ACTION ITEM:
Pictures aside, reproduce exactly and only the lines below, starting at the one containing "mailing list subscription" and ending at the last line.

RECORDS SHOWN:
****************

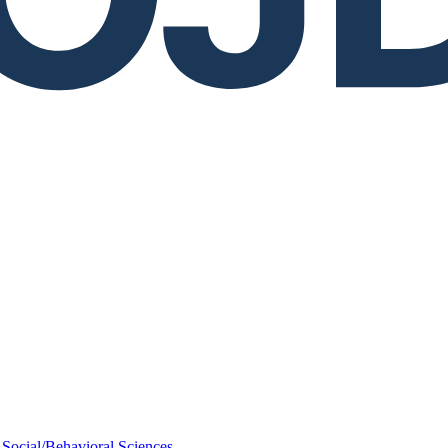
Social/Behavioral Sciences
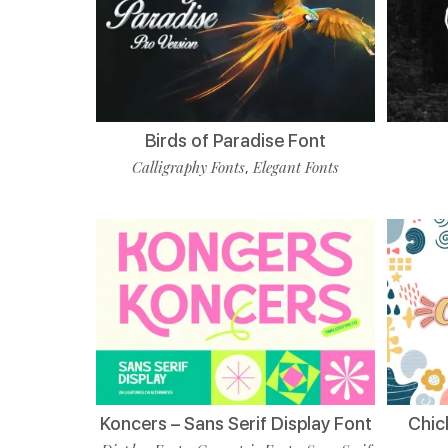
Birds of Paradise Font
Calligraphy Fonts
Elegant Fonts
,
Koncers – Sans Serif Display Font
Chic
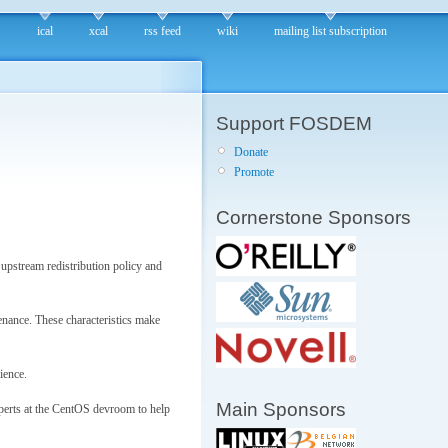
ical
xcal
rss feed
wiki
mailing list subscription
Support FOSDEM
Donate
Promote
Cornerstone Sponsors
upstream redistribution policy and
enance. These characteristics make
ience.
Main Sponsors
xperts at the CentOS devroom to help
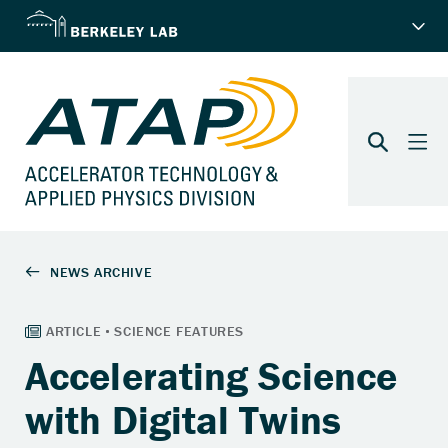
Accelerating Science
with Digital Twins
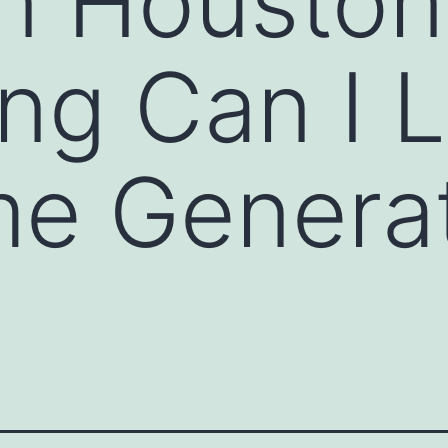
in Houston
ng Can I 
e Genera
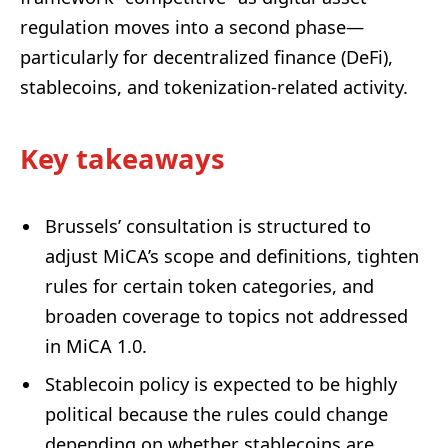
regulation moves into a second phase—
particularly for decentralized finance (DeFi),
stablecoins, and tokenization-related activity.
Key takeaways
Brussels’ consultation is structured to
adjust MiCA’s scope and definitions, tighten
rules for certain token categories, and
broaden coverage to topics not addressed
in MiCA 1.0.
Stablecoin policy is expected to be highly
political because the rules could change
depending on whether stablecoins are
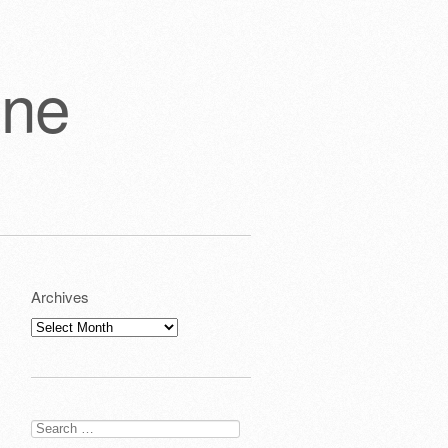
one
Archives
Archives
Search
for:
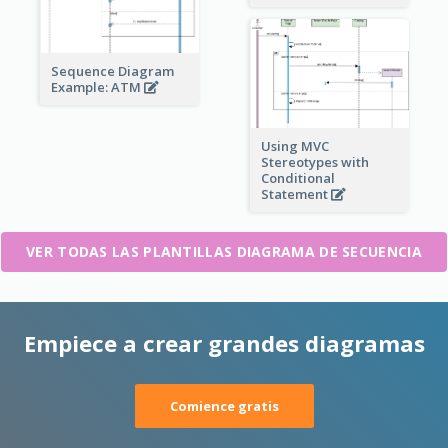
Sequence Diagram
Example: ATM
Using MVC
Stereotypes with
Conditional
Statement
VER TODAS LAS PLANTILLAS DIAGRAMA DE SECUENCIA
Empiece a crear grandes diagramas
Comience gratis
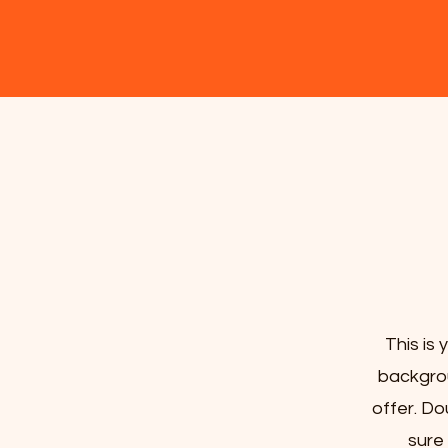
This is 
backgrou
offer. Do
sure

****************

WRITTEN ANSWER:
mailing list subscription
Support FOSDEM
Donate
Promote
Cornerstone Sponsors
upstream redistribution policy and
enance. These characteristics make
ience.
Main Sponsors
xperts at the CentOS devroom to help
Accelerating Science
with Digital Twins
in Houston
ng Can I 
e Genera
regulation moves into a second phase—
particularly for decentralized finance (DeFi),
stablecoins, and tokenization-related activity.
Key takeaways
Brussels’ consultation is structured to
adjust MiCA’s scope and definitions, tighten
rules for certain token categories, and
broaden coverage to topics not addressed
in MiCA 1.0.
Stablecoin policy is expected to be highly
political because the rules could change
depending on whether stablecoins are
one
Archives
Archives
Search
for:
Sequence Diagram
Example: ATM
Using MVC
Stereotypes with
Conditional
Statement
VER TODAS LAS PLANTILLAS DIAGRAMA DE SECUENCIA
Empiece a crear grandes diagramas
Comience gratis
This is 
backgrou
offer. Do
sure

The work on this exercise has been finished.